874 tonnesPURCHASED BY MALONGO
2008LAUNCH DATE FOR THE PARTNERSHIP
The Boloven plateau is located in the Southern part of Laos, near to Pakse, and not far from the Cambodian and Vietnam borders. Growers on the plateau have been harvesting Arabica and Robusta coffee for almost a century at altitudes of between 600 and 1400 m (15°N). The growing conditions for Robusta coffee are unique in the world thanks to their altitude and latitude.
The Boloven Plateau coffee-growers cooperative (CPC) was created on 7 August 2007 to assist its members with growing and selling top-quality coffee.
FROM GROWTH TO EXPORTS
Malongo started working alongside this young cooperative as early as 2008, and has supported the entire development process.

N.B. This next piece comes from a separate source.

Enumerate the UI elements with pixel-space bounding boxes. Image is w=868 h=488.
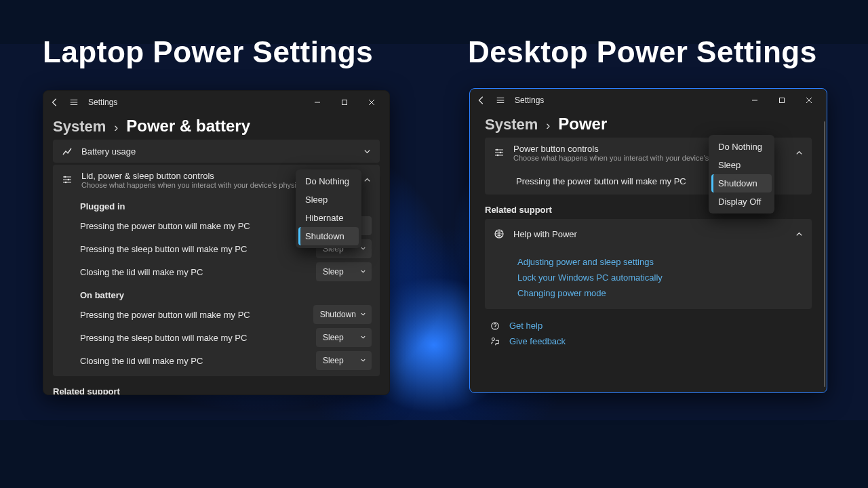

In 2009, the AFD (Agence Française de Développement – French Development Agency), under the encouragement of the Nice-based firm, accepted to fund the construction a final treatment centre, which growers can use to oversee the full coffee production chain, from growing to exports, boosting added value.
Fair Trade and organic certification was obtained in 2009, boosting the perceived value of the cooperative’s coffees. In order to obtain fair trade certification, CPC must adopt a democratic structure and contribute to the social and economic development of its members. In order to obtain organic certification, CPC must grow the coffee according to strict rules which aim to maintain a natural equilibrium with no need to use chemical additives.
Thanks to repeated visits by Jean-Pierre Blanc, Managing Director of Malongo cafés, this partnership has acted as a driving force for the development of this Lao cooperative. In addition to organising training sessions on tasting, quality and even cloning, Malongo teams travelled to the site for the first Lao coffee Festival, the CPC grower Coffee contest and the opening of a real-life (i.e. not on-line) school with partial funding from Malongo. To conclude, plots consisting entirely of grafted Typica plants are now up and running thanks to a large-scale nursery funded by the Malongo foundation.
Malongo decided to fund the construction of a quality control laboratory and also encouraged local roasting in order to sell and advertise these coffees within the country, to improve quality yet again and to allow the growers to work more independently.
Malongo regularly organises training programmes in Laos to confirm these partnerships and maintain close cooperation. The teams of the Nice-based firm, experts in coffee tasting and roasting, share their experience with the small growers on the Boloven plateau.